Skip all lines in the entries below that come before the one containing "[Play] (29, 549)". Repeat that line and the rest exactly.
#### GIVEN ENTRIES
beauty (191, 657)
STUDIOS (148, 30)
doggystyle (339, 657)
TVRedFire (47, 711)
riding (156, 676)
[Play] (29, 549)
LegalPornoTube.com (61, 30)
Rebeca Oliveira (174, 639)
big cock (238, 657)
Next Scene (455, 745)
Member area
########
WRITTEN RESPONSE>
[Play] (29, 549)
LegalPornoTube.com (61, 30)
Rebeca Oliveira (174, 639)
big cock (238, 657)
Next Scene (455, 745)
Member area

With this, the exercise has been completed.